TASK GOAL: Nothing outside the range is wanted. Repeat exactly the lines below from the one with "8) nn. 855-865" through the one with "mais comentados e, muitas".

RECORDS TO USE Start Marker

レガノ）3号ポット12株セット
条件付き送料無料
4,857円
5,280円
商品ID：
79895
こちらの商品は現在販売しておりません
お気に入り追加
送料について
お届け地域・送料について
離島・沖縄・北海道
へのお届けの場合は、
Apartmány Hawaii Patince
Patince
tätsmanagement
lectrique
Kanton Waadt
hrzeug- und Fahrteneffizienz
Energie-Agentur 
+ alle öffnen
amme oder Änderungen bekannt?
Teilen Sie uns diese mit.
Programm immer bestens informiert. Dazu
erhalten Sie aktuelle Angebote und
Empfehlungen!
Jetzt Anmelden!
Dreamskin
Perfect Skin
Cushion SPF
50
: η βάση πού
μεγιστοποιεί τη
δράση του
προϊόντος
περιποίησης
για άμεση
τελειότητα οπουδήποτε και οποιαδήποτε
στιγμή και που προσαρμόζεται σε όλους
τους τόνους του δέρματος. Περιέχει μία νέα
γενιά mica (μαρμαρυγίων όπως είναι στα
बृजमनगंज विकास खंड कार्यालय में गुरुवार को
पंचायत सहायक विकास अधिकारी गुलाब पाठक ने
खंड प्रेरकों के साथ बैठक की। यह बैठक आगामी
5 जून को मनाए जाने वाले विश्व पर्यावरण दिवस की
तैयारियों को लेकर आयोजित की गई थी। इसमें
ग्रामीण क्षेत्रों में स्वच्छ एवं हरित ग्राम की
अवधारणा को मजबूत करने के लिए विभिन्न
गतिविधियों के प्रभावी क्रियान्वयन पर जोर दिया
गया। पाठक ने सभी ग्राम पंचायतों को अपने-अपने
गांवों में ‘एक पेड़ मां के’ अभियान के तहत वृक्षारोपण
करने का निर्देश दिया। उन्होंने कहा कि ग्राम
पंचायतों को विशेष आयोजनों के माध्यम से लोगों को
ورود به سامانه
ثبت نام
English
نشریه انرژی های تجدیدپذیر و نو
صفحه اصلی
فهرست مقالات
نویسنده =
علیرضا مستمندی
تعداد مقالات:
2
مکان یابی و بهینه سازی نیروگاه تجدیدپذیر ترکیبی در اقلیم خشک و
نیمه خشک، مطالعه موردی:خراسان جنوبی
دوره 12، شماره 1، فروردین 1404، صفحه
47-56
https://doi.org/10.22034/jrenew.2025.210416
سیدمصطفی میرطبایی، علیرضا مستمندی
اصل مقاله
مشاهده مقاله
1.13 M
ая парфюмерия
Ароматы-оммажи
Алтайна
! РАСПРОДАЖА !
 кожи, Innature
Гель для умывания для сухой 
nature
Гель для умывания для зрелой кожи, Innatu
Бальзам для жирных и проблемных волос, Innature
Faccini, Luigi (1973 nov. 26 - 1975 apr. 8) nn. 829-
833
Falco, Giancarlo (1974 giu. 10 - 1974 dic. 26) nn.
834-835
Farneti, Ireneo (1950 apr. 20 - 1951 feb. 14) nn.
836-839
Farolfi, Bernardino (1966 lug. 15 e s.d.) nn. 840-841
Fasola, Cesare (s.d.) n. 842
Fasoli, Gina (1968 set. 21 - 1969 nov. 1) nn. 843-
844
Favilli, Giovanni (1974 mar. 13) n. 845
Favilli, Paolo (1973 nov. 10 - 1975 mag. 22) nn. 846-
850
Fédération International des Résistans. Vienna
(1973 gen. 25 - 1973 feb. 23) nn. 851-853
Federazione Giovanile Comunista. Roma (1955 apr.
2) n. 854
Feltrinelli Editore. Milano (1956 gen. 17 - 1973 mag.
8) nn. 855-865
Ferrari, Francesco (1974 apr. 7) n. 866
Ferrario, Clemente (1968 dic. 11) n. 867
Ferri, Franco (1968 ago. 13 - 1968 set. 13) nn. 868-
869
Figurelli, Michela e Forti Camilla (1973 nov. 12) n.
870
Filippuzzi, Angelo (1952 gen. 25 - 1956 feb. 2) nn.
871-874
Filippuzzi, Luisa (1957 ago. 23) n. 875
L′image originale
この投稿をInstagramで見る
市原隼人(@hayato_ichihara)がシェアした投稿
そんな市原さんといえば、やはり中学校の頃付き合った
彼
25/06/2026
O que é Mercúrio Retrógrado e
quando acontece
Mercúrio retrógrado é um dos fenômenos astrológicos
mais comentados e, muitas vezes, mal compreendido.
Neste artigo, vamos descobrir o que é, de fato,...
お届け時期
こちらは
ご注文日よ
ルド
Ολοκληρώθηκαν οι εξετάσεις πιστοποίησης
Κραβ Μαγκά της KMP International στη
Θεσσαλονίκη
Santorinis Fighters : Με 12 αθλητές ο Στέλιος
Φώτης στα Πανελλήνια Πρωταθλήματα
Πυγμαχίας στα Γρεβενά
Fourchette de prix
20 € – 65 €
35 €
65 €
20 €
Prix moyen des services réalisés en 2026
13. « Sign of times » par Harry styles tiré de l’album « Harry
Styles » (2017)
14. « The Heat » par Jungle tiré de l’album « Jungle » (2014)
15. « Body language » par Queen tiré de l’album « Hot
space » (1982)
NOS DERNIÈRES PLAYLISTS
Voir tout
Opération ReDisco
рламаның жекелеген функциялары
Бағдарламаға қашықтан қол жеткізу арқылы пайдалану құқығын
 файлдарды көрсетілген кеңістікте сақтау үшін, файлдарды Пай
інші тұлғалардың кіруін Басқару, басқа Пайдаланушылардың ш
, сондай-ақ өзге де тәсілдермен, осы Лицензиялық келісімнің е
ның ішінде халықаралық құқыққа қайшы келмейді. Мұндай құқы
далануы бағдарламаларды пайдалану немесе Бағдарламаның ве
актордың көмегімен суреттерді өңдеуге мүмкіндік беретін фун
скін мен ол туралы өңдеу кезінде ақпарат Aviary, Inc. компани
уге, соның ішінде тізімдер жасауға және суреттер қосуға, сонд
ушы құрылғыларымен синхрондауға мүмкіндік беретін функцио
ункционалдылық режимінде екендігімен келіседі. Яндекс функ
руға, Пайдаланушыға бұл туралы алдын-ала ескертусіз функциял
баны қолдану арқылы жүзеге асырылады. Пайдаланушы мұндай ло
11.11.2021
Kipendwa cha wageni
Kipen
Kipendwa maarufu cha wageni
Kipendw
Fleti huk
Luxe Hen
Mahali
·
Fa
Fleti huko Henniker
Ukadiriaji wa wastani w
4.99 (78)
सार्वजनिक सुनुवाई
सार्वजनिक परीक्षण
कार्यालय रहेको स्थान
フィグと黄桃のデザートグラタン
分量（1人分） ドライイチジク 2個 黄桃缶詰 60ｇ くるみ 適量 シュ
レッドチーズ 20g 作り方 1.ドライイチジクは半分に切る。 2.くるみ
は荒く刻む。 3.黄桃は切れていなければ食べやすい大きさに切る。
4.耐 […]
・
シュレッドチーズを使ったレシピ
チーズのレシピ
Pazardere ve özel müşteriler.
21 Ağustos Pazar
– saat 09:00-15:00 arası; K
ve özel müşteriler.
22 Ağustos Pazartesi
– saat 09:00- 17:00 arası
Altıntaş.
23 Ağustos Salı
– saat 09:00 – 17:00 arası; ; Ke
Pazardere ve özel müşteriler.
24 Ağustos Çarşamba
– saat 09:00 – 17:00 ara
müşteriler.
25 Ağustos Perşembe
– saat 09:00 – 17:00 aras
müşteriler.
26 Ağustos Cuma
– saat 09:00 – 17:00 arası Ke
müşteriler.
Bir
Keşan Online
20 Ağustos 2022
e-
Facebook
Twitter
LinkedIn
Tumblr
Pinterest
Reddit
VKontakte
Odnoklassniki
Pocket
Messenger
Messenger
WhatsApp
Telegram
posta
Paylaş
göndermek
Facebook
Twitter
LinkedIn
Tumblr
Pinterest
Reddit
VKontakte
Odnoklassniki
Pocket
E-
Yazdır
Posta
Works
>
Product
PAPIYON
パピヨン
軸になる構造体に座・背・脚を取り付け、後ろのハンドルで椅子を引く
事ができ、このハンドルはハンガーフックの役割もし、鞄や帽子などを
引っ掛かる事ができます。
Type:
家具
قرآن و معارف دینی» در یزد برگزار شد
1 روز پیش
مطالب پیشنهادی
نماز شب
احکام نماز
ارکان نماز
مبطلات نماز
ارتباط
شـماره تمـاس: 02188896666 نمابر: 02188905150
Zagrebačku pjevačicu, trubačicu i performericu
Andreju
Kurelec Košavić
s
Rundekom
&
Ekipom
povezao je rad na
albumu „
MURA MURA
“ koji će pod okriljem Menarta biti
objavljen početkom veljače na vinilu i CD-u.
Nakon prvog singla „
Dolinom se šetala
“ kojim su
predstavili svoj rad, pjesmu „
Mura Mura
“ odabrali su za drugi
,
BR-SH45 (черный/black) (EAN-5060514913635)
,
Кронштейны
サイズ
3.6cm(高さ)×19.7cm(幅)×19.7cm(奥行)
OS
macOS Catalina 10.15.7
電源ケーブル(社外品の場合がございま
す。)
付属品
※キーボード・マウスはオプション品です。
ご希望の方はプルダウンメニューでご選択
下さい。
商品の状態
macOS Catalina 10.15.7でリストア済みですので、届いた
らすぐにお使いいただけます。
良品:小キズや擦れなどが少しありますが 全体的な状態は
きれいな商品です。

RECORDS TO USE End Marker

THE ANSWER:
8) nn. 855-865
Ferrari, Francesco (1974 apr. 7) n. 866
Ferrario, Clemente (1968 dic. 11) n. 867
Ferri, Franco (1968 ago. 13 - 1968 set. 13) nn. 868-
869
Figurelli, Michela e Forti Camilla (1973 nov. 12) n.
870
Filippuzzi, Angelo (1952 gen. 25 - 1956 feb. 2) nn.
871-874
Filippuzzi, Luisa (1957 ago. 23) n. 875
L′image originale
この投稿をInstagramで見る
市原隼人(@hayato_ichihara)がシェアした投稿
そんな市原さんといえば、やはり中学校の頃付き合った
彼
25/06/2026
O que é Mercúrio Retrógrado e
quando acontece
Mercúrio retrógrado é um dos fenômenos astrológicos
mais comentados e, muitas vezes, mal compreendido.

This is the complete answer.